In 2017, a year after the University of Arizona’s James E. Rogers College of Law tested the waters, a few law schools began an experiment to start accepting the Graduate Record Examinations as an alternative to the Law School Admission Test. Since the GRE is more frequently administered and more widely used than the LSAT, those law schools hoped that accepting the GRE might broaden their applicant pool. Perhaps more graduate school applicants might consider tossing in a law school application as well.
The experiment proved successful, and more law schools joined along. Today, about 70 law schools in the U.S. and abroad accept the GRE. Educational Testing Services, the nonprofit organization that designs and administers the GRE, keeps a current list online of law schools that accept the GRE.

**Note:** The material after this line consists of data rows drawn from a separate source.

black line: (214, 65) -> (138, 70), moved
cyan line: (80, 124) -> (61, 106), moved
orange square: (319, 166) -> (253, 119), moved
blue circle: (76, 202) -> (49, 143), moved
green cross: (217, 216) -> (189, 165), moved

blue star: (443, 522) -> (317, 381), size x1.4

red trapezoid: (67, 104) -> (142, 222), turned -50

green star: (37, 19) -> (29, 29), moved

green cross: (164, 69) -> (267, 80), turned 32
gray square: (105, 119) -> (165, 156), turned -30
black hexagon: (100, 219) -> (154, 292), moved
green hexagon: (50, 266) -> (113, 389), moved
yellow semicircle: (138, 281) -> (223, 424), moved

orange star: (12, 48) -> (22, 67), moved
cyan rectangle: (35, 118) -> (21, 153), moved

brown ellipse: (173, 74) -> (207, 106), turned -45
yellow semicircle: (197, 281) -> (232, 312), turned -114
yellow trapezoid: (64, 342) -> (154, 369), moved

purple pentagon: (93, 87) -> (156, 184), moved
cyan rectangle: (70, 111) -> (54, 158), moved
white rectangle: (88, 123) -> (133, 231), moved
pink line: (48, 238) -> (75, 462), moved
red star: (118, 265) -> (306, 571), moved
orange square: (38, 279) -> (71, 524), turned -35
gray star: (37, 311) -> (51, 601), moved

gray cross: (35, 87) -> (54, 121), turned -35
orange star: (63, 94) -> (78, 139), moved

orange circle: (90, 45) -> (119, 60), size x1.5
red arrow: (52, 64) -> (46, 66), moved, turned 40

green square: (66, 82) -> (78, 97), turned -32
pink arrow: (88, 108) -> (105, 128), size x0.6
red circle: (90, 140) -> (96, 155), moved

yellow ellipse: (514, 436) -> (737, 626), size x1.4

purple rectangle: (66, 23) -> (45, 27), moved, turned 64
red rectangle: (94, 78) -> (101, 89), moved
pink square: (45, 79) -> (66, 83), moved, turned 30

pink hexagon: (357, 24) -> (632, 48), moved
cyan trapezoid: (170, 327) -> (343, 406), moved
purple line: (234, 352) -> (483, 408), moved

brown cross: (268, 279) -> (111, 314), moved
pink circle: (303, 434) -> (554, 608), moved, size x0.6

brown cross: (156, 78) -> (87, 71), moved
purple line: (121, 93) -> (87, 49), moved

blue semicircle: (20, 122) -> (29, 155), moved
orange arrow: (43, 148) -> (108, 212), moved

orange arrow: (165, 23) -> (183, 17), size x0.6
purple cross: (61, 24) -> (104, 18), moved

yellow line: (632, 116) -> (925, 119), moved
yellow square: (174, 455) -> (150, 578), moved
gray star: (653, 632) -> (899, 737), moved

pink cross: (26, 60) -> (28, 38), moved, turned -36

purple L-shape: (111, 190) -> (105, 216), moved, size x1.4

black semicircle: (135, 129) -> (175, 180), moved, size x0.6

A driving force behind the rapid acceptance of the GRE among law schools is a validity study that ETS conducted, which followed the academic careers of students at 21 diverse law schools who had applied using their GRE scores. The national study concluded that GRE General Test scores were just as reliable as LSAT scores in predicting academic performance in law school, giving law schools the evidence they needed that the GRE measured strengths relevant to success in the law school classroom.
Both the LSAT and GRE are demanding standardized tests, but they differ in significant ways, including format, content and availability. Applicants considering using GRE scores to apply to law schools should consider the following advice:
— Plan to take the GRE or LSAT, but not both.
— Compare GRE scores to LSAT scores by percentile.
— When in doubt, ask law schools for guidance.
Plan to Take the GRE or LSAT, But Not Both
Many law school applicants see the GRE as a fallback option if they don’t do well on the LSAT. Unfortunately for them, most law schools that receive both GRE and LSAT scores from an applicant will give more weight to the LSAT score.
There is a simple reason for this. Statistics comparing law school competitiveness are based on reported LSAT scores, and law schools are obligated to report the highest score they receive from each accepted applicant. This is why law schools gladly accept multiple LSAT scores.
[Read: What Is a Good LSAT Score?]
Law schools aim to evaluate each applicant holistically, so they won’t disregard high GRE scores submitted by an applicant with low LSAT scores. However, accepting that applicant affects the school’s median LSAT score, which can affect its rankings and reputation.
To avoid this situation, choose between the GRE and the LSAT before taking an administered test. If you are undecided, try taking practice tests for each one, which are freely available online.
Compare GRE Scores to LSAT Scores by Percentile
Because law schools have widely accepted and reported applicant LSAT scores for decades, there is abundant data on an applicant’s likelihood of admission to each school based on his or her LSAT score. Since the GRE has only recently become accepted and fewer applicants submit GRE scores, there is little data available correlating GRE scores with law school acceptance.
As a rule of thumb, law schools tend to compare GRE scores to LSAT scores based on percentile. If your GRE score is in the 90th percentile, consider it roughly equivalent to a 90th-percentile LSAT score, generally around 165. ETS provides a tool to convert GRE scores into equivalent LSAT scores.
However, law schools may differ from one another in how they look at GRE scores. The GRE has three different scored sections: analytical writing, verbal reasoning and quantitative reasoning. Some law schools may consider some of these sections more important than others, while other schools may focus on the overall score.
For example, one school may consider writing more relevant to law school than math, while another school may consider both relevant to the modern practice of law.
In contrast, law schools look only at overall scores on the LSAT.
When in Doubt, Ask Law Schools for Guidance
Since the GRE has been accepted by law schools for only a few years, it can be hard to find conclusive information online about that. For example, most law schools that accept the GRE do so universally, but some accept it only in certain cases. Law schools may change their policies on accepting the GRE from year to year.
If you are unsure how a law school might consider your GRE score, contact the admissions department to confirm they accept the GRE and ask how they weight GRE scores. Since many law schools are still working these questions out, they may not be able to give a precise answer, but it never hurts to ask politely.